**EXERCISE**
Word for word, restate the data that follows, omitting the images.

**SUPPLIED MATERIAL**

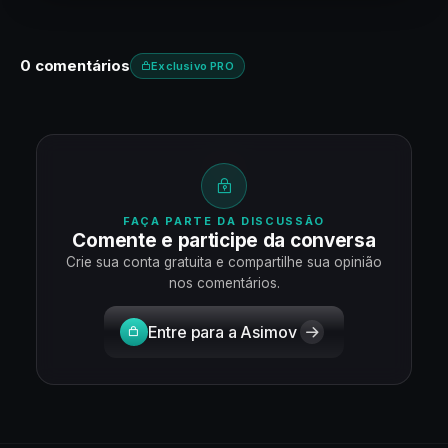
0 comentários
Exclusivo PRO
FAÇA PARTE DA DISCUSSÃO
Comente e participe da conversa
Crie sua conta gratuita e compartilhe sua opinião
nos comentários.
Entre para a Asimov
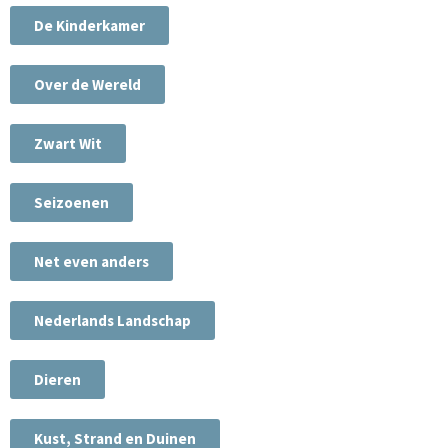
De Kinderkamer
Over de Wereld
Zwart Wit
Seizoenen
Net even anders
Nederlands Landschap
Dieren
Kust, Strand en Duinen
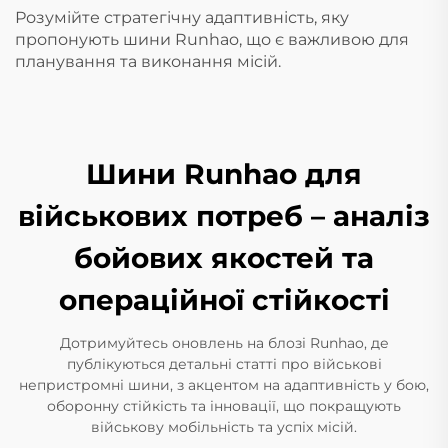
Розумійте стратегічну адаптивність, яку
пропонують шини Runhao, що є важливою для
планування та виконання місій.
Шини Runhao для
військових потреб – аналіз
бойових якостей та
операційної стійкості
Дотримуйтесь оновлень на блозі Runhao, де
публікуються детальні статті про військові
непристромні шини, з акцентом на адаптивність у бою,
оборонну стійкість та інновації, що покращують
військову мобільність та успіх місій.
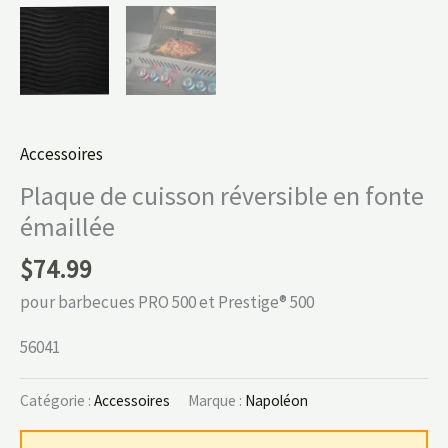
Accessoires
Plaque de cuisson réversible en fonte
émaillée
$
74.99
pour barbecues PRO 500 et Prestige® 500
56041
Catégorie :
Accessoires
Marque :
Napoléon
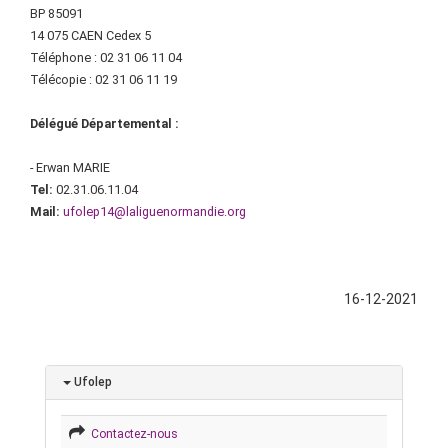
BP 85091
14 075 CAEN Cedex 5
Téléphone : 02 31 06 11 04
Télécopie : 02 31 06 11 19
Délégué Départemental :
- Erwan MARIE
Tel:
02.31.06.11.04
Mail:
ufolep
14@laliguenormandie.org
16-12-2021
Ufolep
Contactez-nous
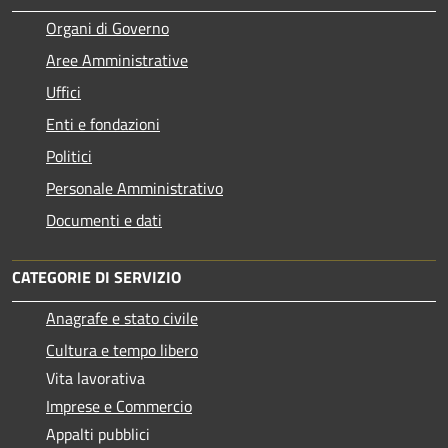
Organi di Governo
Aree Amministrative
Uffici
Enti e fondazioni
Politici
Personale Amministrativo
Documenti e dati
CATEGORIE DI SERVIZIO
Anagrafe e stato civile
Cultura e tempo libero
Vita lavorativa
Imprese e Commercio
Appalti pubblici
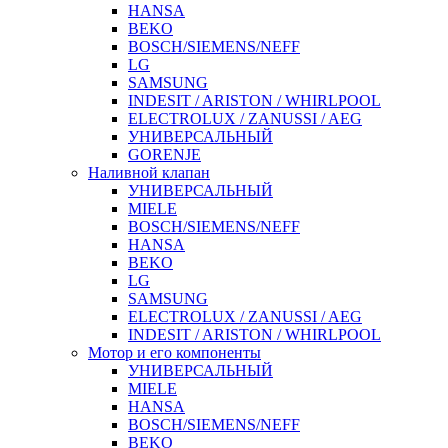
HANSA
BEKO
BOSCH/SIEMENS/NEFF
LG
SAMSUNG
INDESIT / ARISTON / WHIRLPOOL
ELECTROLUX / ZANUSSI / AEG
УНИВЕРСАЛЬНЫЙ
GORENJE
Наливной клапан
УНИВЕРСАЛЬНЫЙ
MIELE
BOSCH/SIEMENS/NEFF
HANSA
BEKO
LG
SAMSUNG
ELECTROLUX / ZANUSSI / AEG
INDESIT / ARISTON / WHIRLPOOL
Мотор и его компоненты
УНИВЕРСАЛЬНЫЙ
MIELE
HANSA
BOSCH/SIEMENS/NEFF
BEKO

**YOUR SOLUTION**
0 comentários
Exclusivo PRO
FAÇA PARTE DA DISCUSSÃO
Comente e participe da conversa
Crie sua conta gratuita e compartilhe sua opinião
nos comentários.
Entre para a Asimov
De Kinderkamer
Over de Wereld
Zwart Wit
Seizoenen
Net even anders
Nederlands Landschap
Dieren
Kust, Strand en Duinen
Розумійте стратегічну адаптивність, яку
пропонують шини Runhao, що є важливою для
планування та виконання місій.
Шини Runhao для
військових потреб – аналіз
бойових якостей та
операційної стійкості
Дотримуйтесь оновлень на блозі Runhao, де
публікуються детальні статті про військові
непристромні шини, з акцентом на адаптивність у бою,
оборонну стійкість та інновації, що покращують
військову мобільність та успіх місій.
Accessoires
Plaque de cuisson réversible en fonte
émaillée
$
74.99
pour barbecues PRO 500 et Prestige® 500
56041
Catégorie :
Accessoires
Marque :
Napoléon
BP 85091
14 075 CAEN Cedex 5
Téléphone : 02 31 06 11 04
Télécopie : 02 31 06 11 19
Délégué Départemental :
- Erwan MARIE
Tel:
02.31.06.11.04
Mail:
ufolep
14@laliguenormandie.org
16-12-2021
Ufolep
Contactez-nous
Organi di Governo
Aree Amministrative
Uffici
Enti e fondazioni
Politici
Personale Amministrativo
Documenti e dati
CATEGORIE DI SERVIZIO
Anagrafe e stato civile
Cultura e tempo libero
Vita lavorativa
Imprese e Commercio
Appalti pubblici
HANSA
BEKO
BOSCH/SIEMENS/NEFF
LG
SAMSUNG
INDESIT / ARISTON / WHIRLPOOL
ELECTROLUX / ZANUSSI / AEG
УНИВЕРСАЛЬНЫЙ
GORENJE
Наливной клапан
УНИВЕРСАЛЬНЫЙ
MIELE
BOSCH/SIEMENS/NEFF
HANSA
BEKO
LG
SAMSUNG
ELECTROLUX / ZANUSSI / AEG
INDESIT / ARISTON / WHIRLPOOL
Мотор и его компоненты
УНИВЕРСАЛЬНЫЙ
MIELE
HANSA
BOSCH/SIEMENS/NEFF
BEKO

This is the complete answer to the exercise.